== TASK BRIEF ==
Lines before the one containing "Return results in" are left out; copy that line and every later line through the end of the data exactly.

<<<<

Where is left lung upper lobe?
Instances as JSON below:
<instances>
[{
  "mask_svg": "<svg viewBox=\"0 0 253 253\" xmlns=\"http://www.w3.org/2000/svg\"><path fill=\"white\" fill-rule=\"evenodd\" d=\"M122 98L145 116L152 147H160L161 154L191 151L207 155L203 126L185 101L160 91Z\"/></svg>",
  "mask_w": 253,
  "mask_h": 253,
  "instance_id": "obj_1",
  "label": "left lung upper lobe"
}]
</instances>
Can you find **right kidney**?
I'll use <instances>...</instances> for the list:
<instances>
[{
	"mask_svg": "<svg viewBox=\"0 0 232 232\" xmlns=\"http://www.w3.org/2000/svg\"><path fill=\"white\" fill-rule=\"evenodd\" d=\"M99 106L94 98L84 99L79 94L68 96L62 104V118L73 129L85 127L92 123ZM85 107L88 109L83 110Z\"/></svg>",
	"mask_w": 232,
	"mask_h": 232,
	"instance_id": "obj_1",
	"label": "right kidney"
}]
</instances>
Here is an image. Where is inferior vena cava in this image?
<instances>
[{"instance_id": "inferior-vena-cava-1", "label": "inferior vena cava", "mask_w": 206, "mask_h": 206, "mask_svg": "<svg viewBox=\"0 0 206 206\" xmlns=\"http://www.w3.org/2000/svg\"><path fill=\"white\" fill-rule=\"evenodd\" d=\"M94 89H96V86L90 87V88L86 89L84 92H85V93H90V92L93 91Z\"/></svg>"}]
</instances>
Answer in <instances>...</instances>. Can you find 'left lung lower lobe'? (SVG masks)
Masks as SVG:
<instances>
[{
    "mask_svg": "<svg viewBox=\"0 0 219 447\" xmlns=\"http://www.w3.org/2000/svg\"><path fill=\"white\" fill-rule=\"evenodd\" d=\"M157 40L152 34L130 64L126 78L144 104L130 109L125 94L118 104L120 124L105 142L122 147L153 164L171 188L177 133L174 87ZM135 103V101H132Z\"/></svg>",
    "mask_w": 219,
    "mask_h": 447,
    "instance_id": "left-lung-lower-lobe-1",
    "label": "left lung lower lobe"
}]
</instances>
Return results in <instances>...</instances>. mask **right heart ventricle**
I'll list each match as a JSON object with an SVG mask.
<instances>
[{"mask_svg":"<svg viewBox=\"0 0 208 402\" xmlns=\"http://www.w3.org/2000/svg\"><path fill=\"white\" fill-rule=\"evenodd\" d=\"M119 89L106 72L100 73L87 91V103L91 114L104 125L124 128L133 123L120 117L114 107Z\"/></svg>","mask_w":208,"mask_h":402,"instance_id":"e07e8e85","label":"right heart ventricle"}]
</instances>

>>>>

== OUTPUT BELOW ==
Return results in <instances>...</instances>. mask **right heart ventricle**
I'll list each match as a JSON object with an SVG mask.
<instances>
[{"mask_svg":"<svg viewBox=\"0 0 208 402\" xmlns=\"http://www.w3.org/2000/svg\"><path fill=\"white\" fill-rule=\"evenodd\" d=\"M119 89L106 72L100 73L87 91V103L91 114L104 125L124 128L133 123L120 117L114 107Z\"/></svg>","mask_w":208,"mask_h":402,"instance_id":"e07e8e85","label":"right heart ventricle"}]
</instances>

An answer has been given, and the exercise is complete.